An outside air inlet 19 extending radially outward from the shaft end of the drive shaft 3 and supporting the clutch disk 92 of the electromagnetic clutch 9 at the base of a flange 94 communicating with the inner periphery of the bearing cylinder 7. Is provided, the outside air can be easily taken into the clearance on the inner peripheral side of the bearing cylinder 7, and the flow of the taken outside air can be improved. Therefore, the cooling effect of the bearing can be enhanced while the structure is simple. is there.

[Brief description of the drawings]

FIG. 1 is an enlarged sectional view of only a main part of the compressor of the present invention.

FIG. 2 is a front view of only a bearing cylinder portion of the compressor.
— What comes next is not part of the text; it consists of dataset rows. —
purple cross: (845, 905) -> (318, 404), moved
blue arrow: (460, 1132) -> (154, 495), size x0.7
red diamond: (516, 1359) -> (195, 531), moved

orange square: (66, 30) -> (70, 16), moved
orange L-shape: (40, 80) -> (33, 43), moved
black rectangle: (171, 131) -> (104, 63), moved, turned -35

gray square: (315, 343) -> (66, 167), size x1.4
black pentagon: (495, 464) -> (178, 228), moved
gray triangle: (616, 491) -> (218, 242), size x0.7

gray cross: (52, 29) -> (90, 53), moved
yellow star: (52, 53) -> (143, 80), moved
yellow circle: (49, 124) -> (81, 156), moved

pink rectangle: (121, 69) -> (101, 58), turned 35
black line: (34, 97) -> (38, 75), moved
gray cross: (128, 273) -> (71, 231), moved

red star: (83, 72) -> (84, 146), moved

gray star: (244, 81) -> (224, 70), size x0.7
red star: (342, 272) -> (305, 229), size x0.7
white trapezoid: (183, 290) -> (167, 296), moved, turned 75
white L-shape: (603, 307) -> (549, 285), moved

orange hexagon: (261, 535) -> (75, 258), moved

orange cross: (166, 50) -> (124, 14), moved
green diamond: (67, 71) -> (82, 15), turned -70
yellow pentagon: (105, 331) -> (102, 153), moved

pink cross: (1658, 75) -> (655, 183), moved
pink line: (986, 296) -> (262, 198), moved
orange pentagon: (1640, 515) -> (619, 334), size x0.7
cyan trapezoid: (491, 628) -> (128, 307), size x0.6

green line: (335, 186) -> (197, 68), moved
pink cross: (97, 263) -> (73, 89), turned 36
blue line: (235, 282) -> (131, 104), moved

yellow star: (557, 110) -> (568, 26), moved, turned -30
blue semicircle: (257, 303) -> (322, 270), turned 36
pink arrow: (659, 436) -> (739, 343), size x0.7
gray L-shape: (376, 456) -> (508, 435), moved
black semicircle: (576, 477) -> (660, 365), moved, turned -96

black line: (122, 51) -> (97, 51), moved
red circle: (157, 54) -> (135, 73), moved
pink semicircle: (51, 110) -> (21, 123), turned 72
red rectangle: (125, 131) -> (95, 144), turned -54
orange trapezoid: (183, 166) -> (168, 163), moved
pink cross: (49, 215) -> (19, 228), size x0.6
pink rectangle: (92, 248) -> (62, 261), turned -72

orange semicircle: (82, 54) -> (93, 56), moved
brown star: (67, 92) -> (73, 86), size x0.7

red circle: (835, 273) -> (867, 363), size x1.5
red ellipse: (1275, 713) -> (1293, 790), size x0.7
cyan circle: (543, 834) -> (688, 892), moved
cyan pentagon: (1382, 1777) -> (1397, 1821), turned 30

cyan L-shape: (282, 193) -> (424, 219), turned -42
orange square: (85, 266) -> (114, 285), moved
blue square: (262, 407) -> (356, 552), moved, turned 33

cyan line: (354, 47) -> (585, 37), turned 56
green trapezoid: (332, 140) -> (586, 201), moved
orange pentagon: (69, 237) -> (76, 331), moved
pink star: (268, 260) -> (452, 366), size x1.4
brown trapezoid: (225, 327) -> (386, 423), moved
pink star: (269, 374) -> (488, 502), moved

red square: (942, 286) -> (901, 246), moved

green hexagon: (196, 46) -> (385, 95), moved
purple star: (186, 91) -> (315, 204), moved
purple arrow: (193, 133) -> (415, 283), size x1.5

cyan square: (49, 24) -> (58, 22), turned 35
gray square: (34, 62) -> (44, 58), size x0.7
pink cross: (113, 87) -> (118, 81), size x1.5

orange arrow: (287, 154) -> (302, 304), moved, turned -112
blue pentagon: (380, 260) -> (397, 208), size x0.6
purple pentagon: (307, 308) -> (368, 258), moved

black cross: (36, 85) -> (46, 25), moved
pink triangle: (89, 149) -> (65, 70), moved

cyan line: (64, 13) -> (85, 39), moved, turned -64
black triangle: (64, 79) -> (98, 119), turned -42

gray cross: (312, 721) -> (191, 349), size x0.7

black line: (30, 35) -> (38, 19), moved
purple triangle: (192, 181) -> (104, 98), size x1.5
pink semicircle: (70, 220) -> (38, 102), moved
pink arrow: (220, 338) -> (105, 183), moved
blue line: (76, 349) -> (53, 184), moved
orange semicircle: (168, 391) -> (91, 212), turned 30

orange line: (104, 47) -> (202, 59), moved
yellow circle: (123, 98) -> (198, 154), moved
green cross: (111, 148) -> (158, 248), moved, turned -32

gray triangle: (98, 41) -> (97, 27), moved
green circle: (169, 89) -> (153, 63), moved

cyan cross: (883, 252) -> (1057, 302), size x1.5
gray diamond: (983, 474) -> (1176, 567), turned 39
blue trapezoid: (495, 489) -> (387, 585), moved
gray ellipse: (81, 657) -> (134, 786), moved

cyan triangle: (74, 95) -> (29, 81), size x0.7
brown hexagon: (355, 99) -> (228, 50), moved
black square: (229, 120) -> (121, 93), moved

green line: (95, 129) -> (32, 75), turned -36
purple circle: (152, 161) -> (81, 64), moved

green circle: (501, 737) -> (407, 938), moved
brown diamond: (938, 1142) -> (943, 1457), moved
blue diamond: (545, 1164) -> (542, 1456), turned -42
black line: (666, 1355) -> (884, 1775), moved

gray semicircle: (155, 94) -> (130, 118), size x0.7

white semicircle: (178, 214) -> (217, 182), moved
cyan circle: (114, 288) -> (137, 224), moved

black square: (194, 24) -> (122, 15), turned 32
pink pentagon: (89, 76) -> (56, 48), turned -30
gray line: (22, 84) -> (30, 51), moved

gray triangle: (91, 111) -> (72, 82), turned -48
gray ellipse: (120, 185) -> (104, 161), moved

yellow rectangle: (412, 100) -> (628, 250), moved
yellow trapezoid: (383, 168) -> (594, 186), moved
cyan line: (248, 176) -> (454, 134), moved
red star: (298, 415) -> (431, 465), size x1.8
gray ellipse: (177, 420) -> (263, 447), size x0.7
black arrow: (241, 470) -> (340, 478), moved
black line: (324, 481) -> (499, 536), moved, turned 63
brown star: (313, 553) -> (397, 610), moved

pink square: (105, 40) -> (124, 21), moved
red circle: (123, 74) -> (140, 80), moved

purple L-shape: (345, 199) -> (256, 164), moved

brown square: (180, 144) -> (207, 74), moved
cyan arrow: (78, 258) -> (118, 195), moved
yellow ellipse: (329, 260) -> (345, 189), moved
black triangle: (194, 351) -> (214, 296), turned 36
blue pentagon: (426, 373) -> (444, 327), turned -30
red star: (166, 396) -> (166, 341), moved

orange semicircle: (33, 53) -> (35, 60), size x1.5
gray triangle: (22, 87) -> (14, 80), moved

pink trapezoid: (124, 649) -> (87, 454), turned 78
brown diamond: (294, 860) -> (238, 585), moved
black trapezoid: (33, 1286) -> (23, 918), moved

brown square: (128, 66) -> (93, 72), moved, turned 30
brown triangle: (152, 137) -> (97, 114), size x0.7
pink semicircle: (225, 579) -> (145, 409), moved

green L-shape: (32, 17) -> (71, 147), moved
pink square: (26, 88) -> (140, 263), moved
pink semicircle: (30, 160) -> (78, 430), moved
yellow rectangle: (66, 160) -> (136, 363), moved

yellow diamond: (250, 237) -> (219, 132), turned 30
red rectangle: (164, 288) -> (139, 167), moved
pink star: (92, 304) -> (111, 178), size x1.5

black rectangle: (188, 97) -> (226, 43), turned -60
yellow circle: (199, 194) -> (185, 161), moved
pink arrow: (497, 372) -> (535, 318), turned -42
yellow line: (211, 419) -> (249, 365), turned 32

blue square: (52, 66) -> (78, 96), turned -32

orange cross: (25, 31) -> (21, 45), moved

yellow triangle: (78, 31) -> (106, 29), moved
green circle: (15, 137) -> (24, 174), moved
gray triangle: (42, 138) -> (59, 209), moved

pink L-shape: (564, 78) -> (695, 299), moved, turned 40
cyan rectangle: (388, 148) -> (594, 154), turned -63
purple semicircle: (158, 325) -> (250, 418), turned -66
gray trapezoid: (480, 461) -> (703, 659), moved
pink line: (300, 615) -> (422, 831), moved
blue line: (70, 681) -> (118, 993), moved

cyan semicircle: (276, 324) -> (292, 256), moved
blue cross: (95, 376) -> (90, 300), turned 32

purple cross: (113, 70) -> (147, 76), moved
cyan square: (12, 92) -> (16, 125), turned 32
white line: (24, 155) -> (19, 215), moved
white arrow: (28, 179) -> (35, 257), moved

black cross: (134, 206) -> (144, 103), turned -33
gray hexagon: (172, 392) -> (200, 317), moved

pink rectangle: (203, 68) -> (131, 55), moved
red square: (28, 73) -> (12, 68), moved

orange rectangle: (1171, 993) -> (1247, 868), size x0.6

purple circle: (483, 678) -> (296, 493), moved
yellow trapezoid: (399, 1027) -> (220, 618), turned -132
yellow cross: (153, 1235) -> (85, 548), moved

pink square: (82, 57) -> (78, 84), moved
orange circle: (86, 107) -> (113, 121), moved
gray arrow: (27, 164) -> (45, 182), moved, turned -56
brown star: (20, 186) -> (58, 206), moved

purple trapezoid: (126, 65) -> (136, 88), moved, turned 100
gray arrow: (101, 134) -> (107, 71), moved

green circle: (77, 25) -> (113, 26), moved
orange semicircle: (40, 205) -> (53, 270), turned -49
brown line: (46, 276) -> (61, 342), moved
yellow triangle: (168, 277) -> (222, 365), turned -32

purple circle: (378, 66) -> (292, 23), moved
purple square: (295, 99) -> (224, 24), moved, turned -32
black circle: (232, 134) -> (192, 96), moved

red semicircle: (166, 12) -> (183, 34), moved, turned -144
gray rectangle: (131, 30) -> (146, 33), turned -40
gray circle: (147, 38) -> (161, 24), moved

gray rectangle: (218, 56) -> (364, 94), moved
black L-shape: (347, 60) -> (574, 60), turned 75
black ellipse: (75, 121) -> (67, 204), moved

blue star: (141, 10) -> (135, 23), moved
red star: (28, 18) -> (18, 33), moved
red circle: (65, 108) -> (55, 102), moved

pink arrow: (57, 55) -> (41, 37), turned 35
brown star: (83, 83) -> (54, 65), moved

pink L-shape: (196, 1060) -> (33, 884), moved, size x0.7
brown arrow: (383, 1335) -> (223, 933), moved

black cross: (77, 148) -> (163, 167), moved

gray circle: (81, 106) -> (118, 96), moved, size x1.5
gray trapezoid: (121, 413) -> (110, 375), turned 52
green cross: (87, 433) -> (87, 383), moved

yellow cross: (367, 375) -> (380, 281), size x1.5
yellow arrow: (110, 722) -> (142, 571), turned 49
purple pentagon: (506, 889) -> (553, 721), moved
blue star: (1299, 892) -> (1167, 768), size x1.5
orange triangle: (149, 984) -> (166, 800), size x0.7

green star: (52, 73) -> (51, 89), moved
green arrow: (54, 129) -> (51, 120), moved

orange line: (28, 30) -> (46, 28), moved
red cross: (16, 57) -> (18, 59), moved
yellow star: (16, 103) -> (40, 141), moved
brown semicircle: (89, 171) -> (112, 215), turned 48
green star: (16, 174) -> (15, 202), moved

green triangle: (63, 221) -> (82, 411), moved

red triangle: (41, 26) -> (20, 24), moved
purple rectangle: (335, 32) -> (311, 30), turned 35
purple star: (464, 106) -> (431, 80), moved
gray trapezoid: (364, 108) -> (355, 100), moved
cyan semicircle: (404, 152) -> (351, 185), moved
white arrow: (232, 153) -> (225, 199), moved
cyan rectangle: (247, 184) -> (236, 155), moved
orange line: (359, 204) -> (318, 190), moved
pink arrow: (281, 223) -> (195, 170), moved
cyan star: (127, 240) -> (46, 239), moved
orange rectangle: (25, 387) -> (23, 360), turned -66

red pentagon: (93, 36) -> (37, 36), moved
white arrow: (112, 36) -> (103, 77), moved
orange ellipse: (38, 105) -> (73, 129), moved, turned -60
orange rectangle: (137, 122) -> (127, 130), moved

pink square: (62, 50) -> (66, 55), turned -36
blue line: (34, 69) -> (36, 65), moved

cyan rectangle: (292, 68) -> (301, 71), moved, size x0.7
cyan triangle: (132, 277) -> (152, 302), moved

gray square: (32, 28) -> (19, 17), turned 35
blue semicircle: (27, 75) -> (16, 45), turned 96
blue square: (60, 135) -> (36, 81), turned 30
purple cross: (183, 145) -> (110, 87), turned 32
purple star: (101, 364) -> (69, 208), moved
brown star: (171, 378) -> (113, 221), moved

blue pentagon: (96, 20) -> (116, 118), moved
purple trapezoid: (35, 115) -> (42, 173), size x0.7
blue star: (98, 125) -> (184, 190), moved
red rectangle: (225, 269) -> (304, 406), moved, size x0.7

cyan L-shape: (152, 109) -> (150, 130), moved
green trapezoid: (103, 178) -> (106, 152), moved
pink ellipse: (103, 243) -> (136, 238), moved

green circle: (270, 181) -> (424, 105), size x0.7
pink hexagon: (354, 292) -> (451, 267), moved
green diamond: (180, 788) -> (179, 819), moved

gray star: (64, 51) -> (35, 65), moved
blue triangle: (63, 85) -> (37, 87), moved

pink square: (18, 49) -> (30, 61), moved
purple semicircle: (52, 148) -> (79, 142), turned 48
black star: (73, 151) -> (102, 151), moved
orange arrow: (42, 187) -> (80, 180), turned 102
FIG. 3 is a vertical sectional side view of FIG. 2;

FIG. 4 is a scaled side view of FIG. 1;

FIG. 5 is a sectional view of the entire compressor.

FIG. 6 is a partial cross-sectional view of only a main part showing another embodiment.

FIG. 7 is a partial sectional view of only a main part showing another embodiment.

FIG. 8 is a sectional view of a conventional compressor.

[Explanation of symbols]

 DESCRIPTION OF SYMBOLS 1 Casing 2 Mechanical element 3 Drive shaft 3a Projecting shaft part 5 Closure body 6 Mechanical seal 61 Fixed ring 7 Bearing cylinder 8 Drive wheel 9 Electromagnetic clutch 92 Clutch disk 94 Flange 10 Bearing 11 Communication hole 18 Fan blade 19 External air intake

Claims (3)

(57) [Claims] A compression element is provided on one side of a horizontal casing.
And a drive shaft 3 for driving the compression element 2 is protruded outward from the other opening of the casing 1, while a closing cylinder 5 is provided at the opening of the casing 1 with a bearing tube 7 protruding therefrom.
Is mounted on the outer periphery of the bearing sleeve 7 so as to rotatably support the drive wheel 8 via a bearing 10, and between the drive shaft 8 and the protruding shaft portion 3 a protruding outward from the drive shaft 3. In a horizontal open compressor in which an electromagnetic clutch 9 is provided, and a fixed ring 61 of a mechanical seal 6 is attached to an inner portion of the closing body 5, a projecting base portion of the bearing cylinder 7 is arranged in an axial direction from a supporting portion of the bearing 10. A horizontal open compressor characterized in that a communication hole 11 is provided on an inner side to communicate an outer peripheral portion of the bearing cylinder 7 with an outer peripheral portion of the protruding shaft portion 3a. 2. The horizontal open compressor according to claim 1, wherein the drive wheels are provided with fan blades for forcibly transferring air at an inner peripheral portion of the bearing cylinder to an outer peripheral portion. 3. The drive shaft 3 extends radially outward from a shaft end side of the drive shaft 3,
2. The horizontal open compressor according to claim 1, wherein an outside air inlet 19 communicating with an inner peripheral portion of the bearing sleeve 7 is provided at a base of a flange 94 supporting a clutch disk 92 of the electromagnetic clutch 9. 3.